Required work =>
From the data below, set down exactly the lines between the one holding "restrictions." and the one holding "users to quickly", inclusive, and no others.
------ Data ------
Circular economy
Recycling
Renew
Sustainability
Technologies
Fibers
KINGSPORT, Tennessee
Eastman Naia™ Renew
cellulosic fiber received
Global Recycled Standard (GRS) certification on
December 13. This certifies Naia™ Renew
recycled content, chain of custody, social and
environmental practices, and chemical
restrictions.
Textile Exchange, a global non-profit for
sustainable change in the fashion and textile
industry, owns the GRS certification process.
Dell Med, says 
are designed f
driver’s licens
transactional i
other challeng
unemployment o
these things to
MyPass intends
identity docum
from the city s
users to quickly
------
------ Data ------
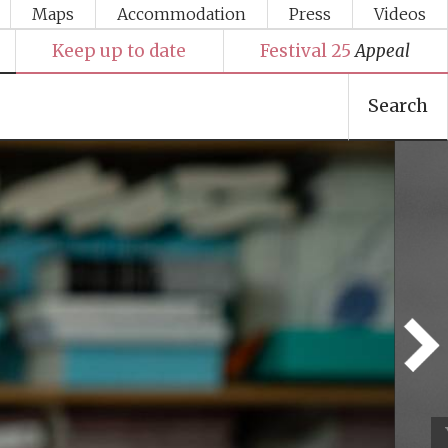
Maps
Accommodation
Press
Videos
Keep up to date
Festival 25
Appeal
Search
------
Solution to the exercise =>
restrictions.
Textile Exchange, a global non-profit for
sustainable change in the fashion and textile
industry, owns the GRS certification process.
Dell Med, says 
are designed f
driver’s licens
transactional i
other challeng
unemployment o
these things to
MyPass intends
identity docum
from the city s
users to quickly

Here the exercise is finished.